------ Material for this exercise

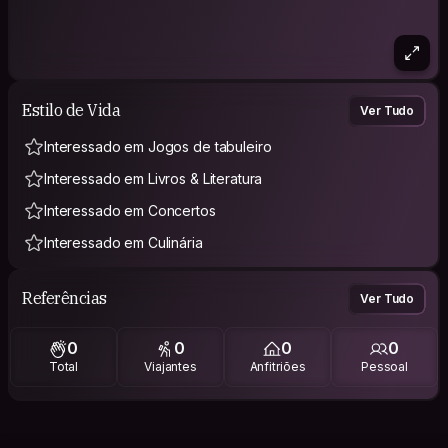
Estilo de Vida
Ver Tudo
Interessado em Jogos de tabuleiro
Interessado em Livros & Literatura
Interessado em Concertos
Interessado em Culinária
Referências
Ver Tudo
0
0
0
0
Total
Viajantes
Anfitriões
Pessoal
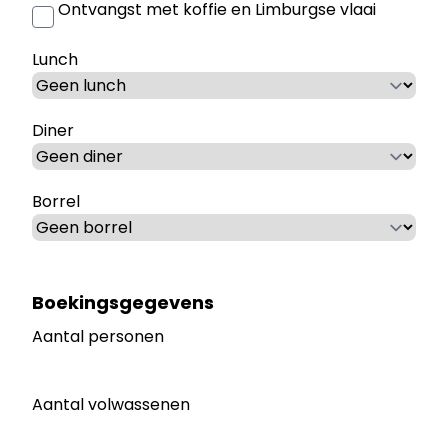
Ontvangst met koffie en Limburgse vlaai
Lunch
Diner
Borrel
Boekingsgegevens
Aantal personen
Aantal volwassenen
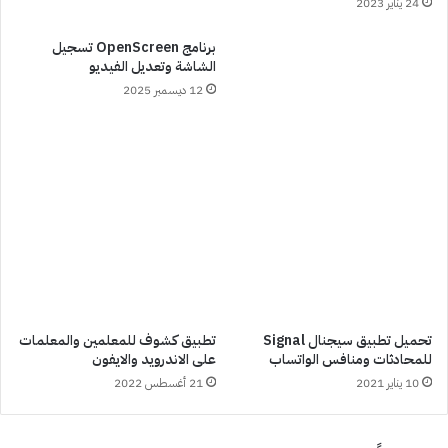
24 يناير 2023
برنامج OpenScreen تسجيل
الشاشة وتعديل الفيديو
12 ديسمبر 2025
تحميل تطبيق سيجنال Signal
تطبيق كشوف للمعلمين والمعلمات
للمحادثات ومنافس الواتساب
على الاندرويد والايفون
10 يناير 2021
21 أغسطس 2022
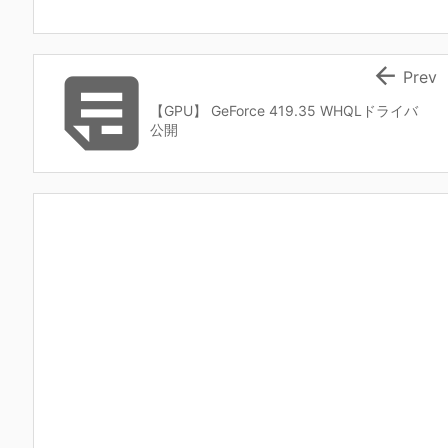


Prev
【GPU】 GeForce 419.35 WHQLドライバ
公開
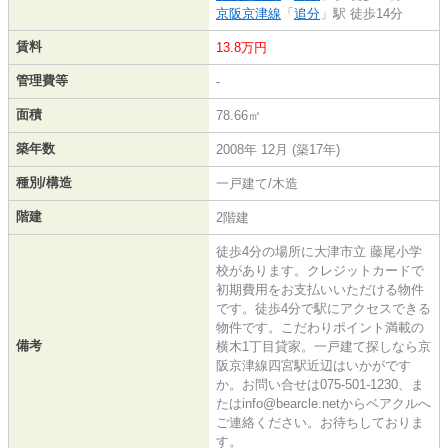
京阪京津線
「
追分
」駅 徒歩14分
賃料
13.8万円
管理費等
-
面積
78.66㎡
築年数
2008年 12月 (築17年)
種別/構造
一戸建て/木造
階建
2階建
徒歩4分の場所に大津市立 藤尾小学
校があります。クレジットカードで
初期費用をお支払いいただける物件
です。徒歩4分で駅にアクセスできる
物件です。こだわりポイント満載の
備考
横木1丁目貸家。一戸建て探しなら京
阪京津線四宮駅近辺はいかがです
か。お問い合せは075-501-1230、ま
たはinfo@bearcle.netからベアクルへ
ご連絡ください。お待ちしておりま
す。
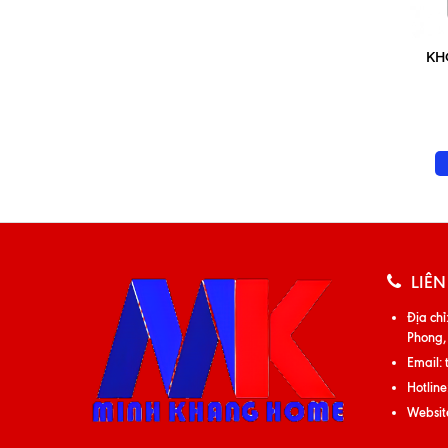
KH
LIÊN
Địa chỉ
Phong,
Email:
Hotline
Websit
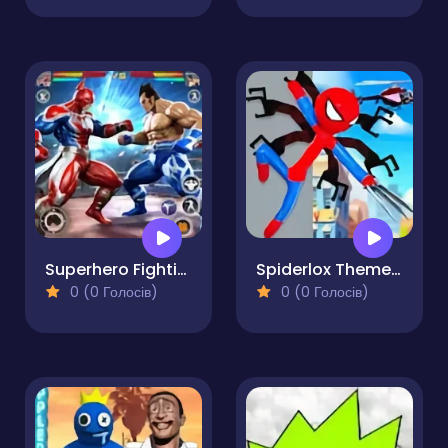
Superhero Fighting Game
Spiderlox Theme Park Battle
0 (0 Голосів)
0 (0 Голосів)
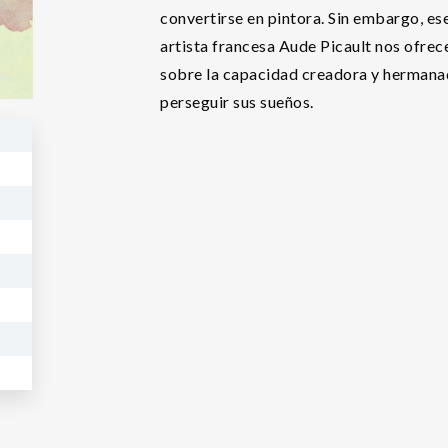
convertirse en pintora. Sin embargo, es
artista francesa Aude Picault nos ofrec
sobre la capacidad creadora y hermanad
perseguir sus sueños.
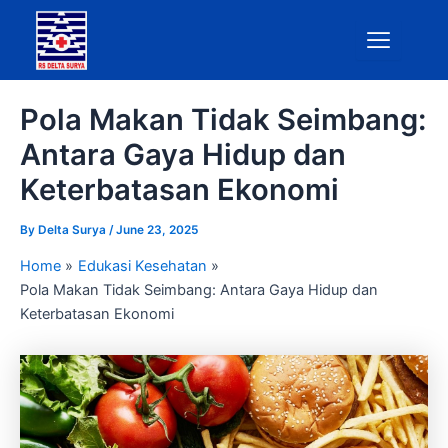
Skip
to
content
Pola Makan Tidak Seimbang:
Antara Gaya Hidup dan
Keterbatasan Ekonomi
By
Delta Surya
/
June 23, 2025
Home
Edukasi Kesehatan
Pola Makan Tidak Seimbang: Antara Gaya Hidup dan
Keterbatasan Ekonomi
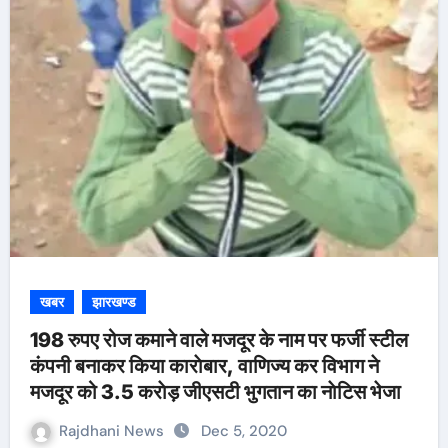
खबर
झारखण्ड
198 रुपए रोज कमाने वाले मजदूर के नाम पर फर्जी स्टील
कंपनी बनाकर किया काराेबार, वाणिज्य कर विभाग ने
मजदूर को 3.5 कराेड़ जीएसटी भुगतान का नाेटिस भेजा
Rajdhani News
Dec 5, 2020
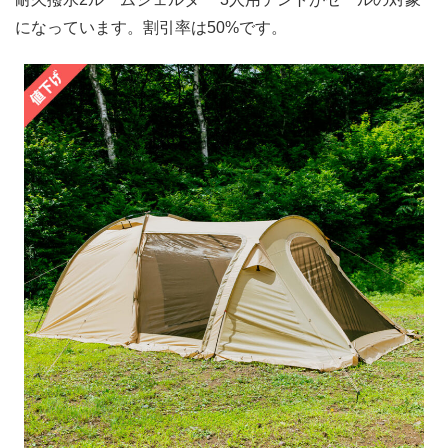
になっています。割引率は50%です。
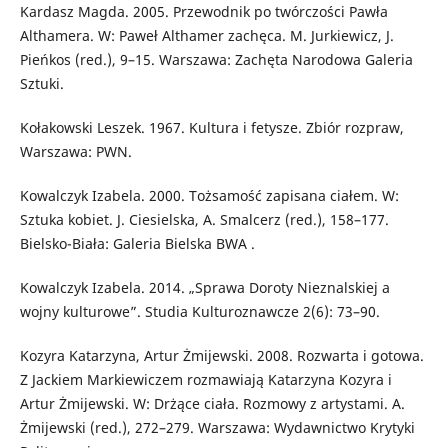
Kardasz Magda. 2005. Przewodnik po twórczości Pawła
Althamera. W: Paweł Althamer zachęca. M. Jurkiewicz, J.
Pieńkos (red.), 9–15. Warszawa: Zachęta Narodowa Galeria
Sztuki.
Kołakowski Leszek. 1967. Kultura i fetysze. Zbiór rozpraw,
Warszawa: PWN.
Kowalczyk Izabela. 2000. Tożsamość zapisana ciałem. W:
Sztuka kobiet. J. Ciesielska, A. Smalcerz (red.), 158–177.
Bielsko-Biała: Galeria Bielska BWA .
Kowalczyk Izabela. 2014. „Sprawa Doroty Nieznalskiej a
wojny kulturowe”. Studia Kulturoznawcze 2(6): 73–90.
Kozyra Katarzyna, Artur Żmijewski. 2008. Rozwarta i gotowa.
Z Jackiem Markiewiczem rozmawiają Katarzyna Kozyra i
Artur Żmijewski. W: Drżące ciała. Rozmowy z artystami. A.
Żmijewski (red.), 272–279. Warszawa: Wydawnictwo Krytyki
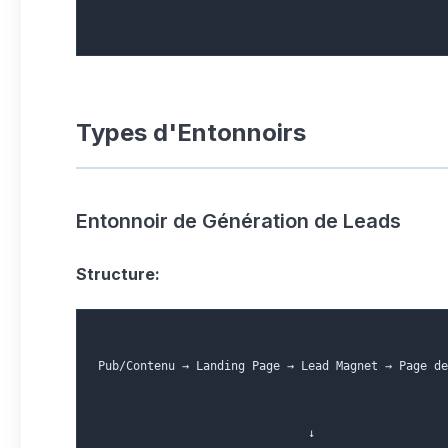
Types d'Entonnoirs
Entonnoir de Génération de Leads
Structure:
Pub/Contenu → Landing Page → Lead Magnet → Page de
                              ↓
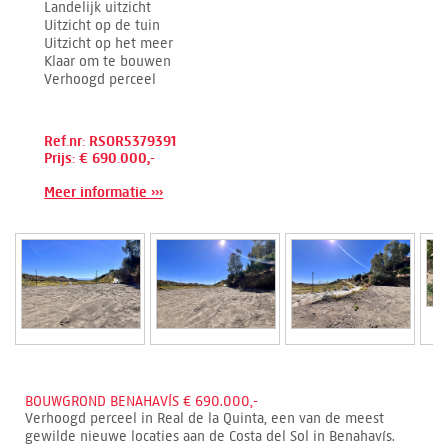
Landelijk uitzicht
Uitzicht op de tuin
Uitzicht op het meer
Klaar om te bouwen
Verhoogd perceel
Ref.nr: RSOR5379391
Prijs: € 690.000,-
Meer informatie ›››
BOUWGROND BENAHAVÍS € 690.000,-
Verhoogd perceel in Real de la Quinta, een van de meest
gewilde nieuwe locaties aan de Costa del Sol in Benahavís.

------------

▶ [Activity] All of the lines above should be copied exactly, apart from the pictures.

▶ [Exercise response]
Estilo de Vida
Ver Tudo
Interessado em Jogos de tabuleiro
Interessado em Livros & Literatura
Interessado em Concertos
Interessado em Culinária
Referências
Ver Tudo
0
0
0
0
Total
Viajantes
Anfitriões
Pessoal
Ontvangst met koffie en Limburgse vlaai
Lunch
Diner
Borrel
Boekingsgegevens
Aantal personen
Aantal volwassenen
24 يناير 2023
برنامج OpenScreen تسجيل
الشاشة وتعديل الفيديو
12 ديسمبر 2025
تحميل تطبيق سيجنال Signal
تطبيق كشوف للمعلمين والمعلمات
للمحادثات ومنافس الواتساب
على الاندرويد والايفون
10 يناير 2021
21 أغسطس 2022


Prev
【GPU】 GeForce 419.35 WHQLドライバ
公開
京阪京津線
「
追分
」駅 徒歩14分
賃料
13.8万円
管理費等
-
面積
78.66㎡
築年数
2008年 12月 (築17年)
種別/構造
一戸建て/木造
階建
2階建
徒歩4分の場所に大津市立 藤尾小学
校があります。クレジットカードで
初期費用をお支払いいただける物件
です。徒歩4分で駅にアクセスできる
物件です。こだわりポイント満載の
備考
横木1丁目貸家。一戸建て探しなら京
阪京津線四宮駅近辺はいかがです
か。お問い合せは075-501-1230、ま
たはinfo@bearcle.netからベアクルへ
ご連絡ください。お待ちしておりま
す。
KH
LIÊN
Địa chỉ
Phong,
Email:
Hotline
Websit
Superhero Fighting Game
Spiderlox Theme Park Battle
0 (0 Голосів)
0 (0 Голосів)
convertirse en pintora. Sin embargo, es
artista francesa Aude Picault nos ofrec
sobre la capacidad creadora y hermanad
perseguir sus sueños.
Skip
to
content
Pola Makan Tidak Seimbang:
Antara Gaya Hidup dan
Keterbatasan Ekonomi
By
Delta Surya
/
June 23, 2025
Home
Edukasi Kesehatan
Pola Makan Tidak Seimbang: Antara Gaya Hidup dan
Keterbatasan Ekonomi
खबर
झारखण्ड
198 रुपए रोज कमाने वाले मजदूर के नाम पर फर्जी स्टील
कंपनी बनाकर किया काराेबार, वाणिज्य कर विभाग ने
मजदूर को 3.5 कराेड़ जीएसटी भुगतान का नाेटिस भेजा
Rajdhani News
Dec 5, 2020
になっています。割引率は50%です。
Kardasz Magda. 2005. Przewodnik po twórczości Pawła
Althamera. W: Paweł Althamer zachęca. M. Jurkiewicz, J.
Pieńkos (red.), 9–15. Warszawa: Zachęta Narodowa Galeria
Sztuki.
Kołakowski Leszek. 1967. Kultura i fetysze. Zbiór rozpraw,
Warszawa: PWN.
Kowalczyk Izabela. 2000. Tożsamość zapisana ciałem. W:
Sztuka kobiet. J. Ciesielska, A. Smalcerz (red.), 158–177.
Bielsko-Biała: Galeria Bielska BWA .
Kowalczyk Izabela. 2014. „Sprawa Doroty Nieznalskiej a
wojny kulturowe”. Studia Kulturoznawcze 2(6): 73–90.
Kozyra Katarzyna, Artur Żmijewski. 2008. Rozwarta i gotowa.
Z Jackiem Markiewiczem rozmawiają Katarzyna Kozyra i
Artur Żmijewski. W: Drżące ciała. Rozmowy z artystami. A.
Żmijewski (red.), 272–279. Warszawa: Wydawnictwo Krytyki
Types d'Entonnoirs
Entonnoir de Génération de Leads
Structure:
Pub/Contenu → Landing Page → Lead Magnet → Page de
                              ↓
Landelijk uitzicht
Uitzicht op de tuin
Uitzicht op het meer
Klaar om te bouwen
Verhoogd perceel
Ref.nr: RSOR5379391
Prijs: € 690.000,-
Meer informatie ›››
BOUWGROND BENAHAVÍS € 690.000,-
Verhoogd perceel in Real de la Quinta, een van de meest
gewilde nieuwe locaties aan de Costa del Sol in Benahavís.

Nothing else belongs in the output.